A tortoise-shell cat laying on a carpet

Are you the proud owner of a senior pet? It’s important to remember that while getting older isn’t optional, age is not a disease. Your senior pet may need a little more TLC than their younger counterparts, but they can still live an active, happy, and comfortable life for years to come. Your veterinarian can help make this happen. 

What is a Senior Pet?

Generally speaking, pets who have reached the age of 7 are considered senior, although this varies with breed and species. Your veterinarian can help you determine which life stages your pet has reached – one reason annual preventive care exams are so important. 

It Starts With A Veterinary Visit

If you’ve been noticing your senior pet “slowing down,” you might be chalking it up to old age. Just like humans, aging means they are at risk for certain conditions that come with an aging body. But solid preventive care can keep them robust and thriving.

The components of a senior wellness exam consist of:

  • A nose to tail examination
  • Comparing a baseline of health from previous exams to get a picture of any changes
  • Adjusting lifestyle to manage any conditions, like weight gain
  • Cognition and behavioral assessment
  • Using screening tests and diagnostics to look closely at their health
  • Dental evaluation 

Early Detection of Disease

In addition to a physical examination, we’ll recommend specific screening tests to look for early signs of disease.  Pets are masters at hiding signs of discomfort and disease, and screening tests allow us to find small problems early and treat them before full blown disease occurs. This makes for a happier and more comfortable pet, and is less expensive for you in the long run. 

Some of the conditions we can catch early with screening tests include:

  • Diabetes
  • Cancer
  • Kidney disease
  • Liver disease
  • Heart disease
  • Hypothyroidism
  • Hyperthyroidism
  • Cushing’s disease
  • Addison’s disease
  • Arthritis and joint disease
  • Dental disease
  • Cataracts

Special Attention For Your Senior Pet

When your pet is a  senior, it’s important to pay special attention to their behavior and activity level to know if they need your help. Watch for any changes, including:

  • Changes in weight (especially weight loss)
  • Changes in appetite (less or more)
  • Increased drinking
  • Increased urination
  • New lumps, bumps, or swelling
  • Cloudy eyes
  • Persistent cough
  • Foul mouth odor
  • Difficulty getting up, going up or down stairs, or getting into the car
  • Hiding more than usual
  • Increased vocalization
  • House soiling
  • Difficulty breathing, or panting while at rest
  • Increased sensitivity to noise
  • Bouts of weakness

Give Them Comfort

Once your senior pet’s urgent health problems have been addressed, you and your veterinarian can work on a supportive care plan, most of which you can do at home. Senior pets will benefit from certain small changes to their environment.

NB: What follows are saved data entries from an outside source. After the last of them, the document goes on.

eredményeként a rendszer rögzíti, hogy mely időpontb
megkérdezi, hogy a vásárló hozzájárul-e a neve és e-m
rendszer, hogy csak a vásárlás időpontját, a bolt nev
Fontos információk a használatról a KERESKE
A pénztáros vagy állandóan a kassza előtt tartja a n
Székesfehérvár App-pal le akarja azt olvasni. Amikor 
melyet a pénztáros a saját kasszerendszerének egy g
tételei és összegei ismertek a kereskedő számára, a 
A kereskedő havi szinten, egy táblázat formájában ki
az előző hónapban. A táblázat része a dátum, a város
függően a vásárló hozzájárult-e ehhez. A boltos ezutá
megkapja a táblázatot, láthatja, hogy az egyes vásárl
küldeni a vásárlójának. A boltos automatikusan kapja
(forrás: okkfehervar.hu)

Diet and nutrition. Most senior pets will benefit from a diet formulated specifically for seniors. Your veterinarian or veterinary nutritionist can help determine what brand and formulation will benefit your pet the best. Some pets can also gain health advantages from certain supplements like fish oil and glucosamine. 

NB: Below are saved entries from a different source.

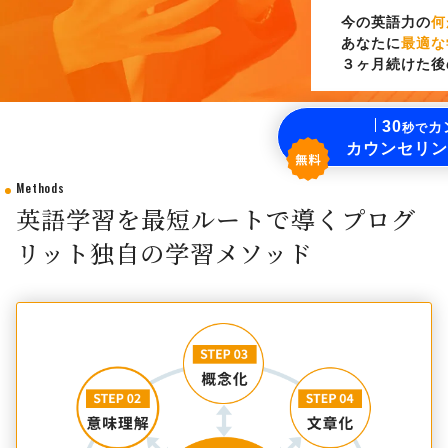
今の英語力の
何
あなたに
最適な
３ヶ月続けた後
30
カ
秒で
カウンセリン
Methods
英語学習を最短ルートで導くプログ
リット独自の学習メソッド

Move, move, move. Seniors are prone to obesity and may not move around as much as younger pets. Exercise is important not only to maintain a healthy weight, but also to lubricate joints, aid digestion, and provide mental stimulation. If your pet has arthritis, ask us about laser therapy, massage, and swimming to keep them active and comfortable. Keep up with a sensible and regular exercise plan for your senior and watch them thrive.

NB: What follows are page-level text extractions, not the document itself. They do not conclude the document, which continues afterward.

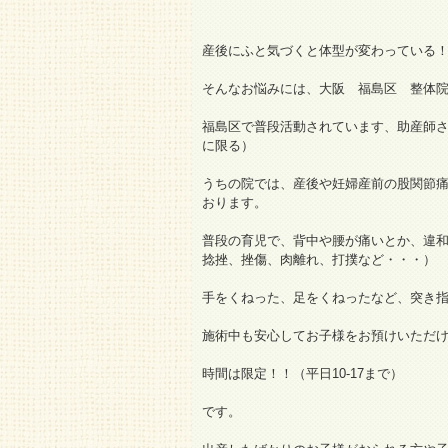
産後にふと気づくと体型が変わっている
そんなお悩みには、大阪 福島区 整体
福島区で普段活動されています、助産師
に限る）
うちの院では、産後や妊婦産前の股関節
おります。
普段の育児で、背中や腰が痛いとか、違
捻挫、挫傷、肉離れ、打撲など・・・）
手をくねった、足をくねったなど、突き
施術中も安心してお子様をお預けいただ
時間は限定！！（平日10-17まで）
です。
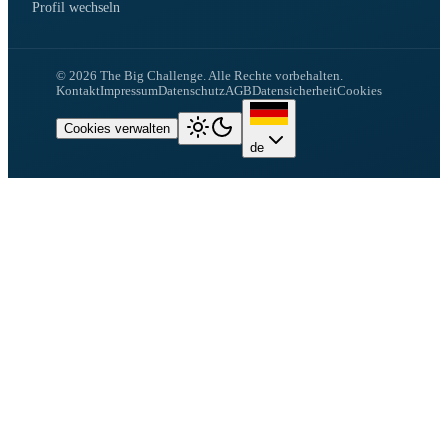
Profil wechseln
©
2026
The Big Challenge.
Alle Rechte vorbehalten.
Kontakt
Impressum
Datenschutz
AGB
Datensicherheit
Cookies
Cookies verwalten
de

Love and TLC. As your pet ages, she might be prone to cognitive and behavioral changes. A stable routine of feeding, walks, and bathroom breaks will help support her. Spending quality time with you will go a long way towards keeping her healthy and happy, too. Senior pets also need mental enrichment as much as younger pets in order to avoid boredom. Engage with her often, teach her a new trick, play with toys, or try a new outing together. Your senior pet will appreciate this added activity, and so will you!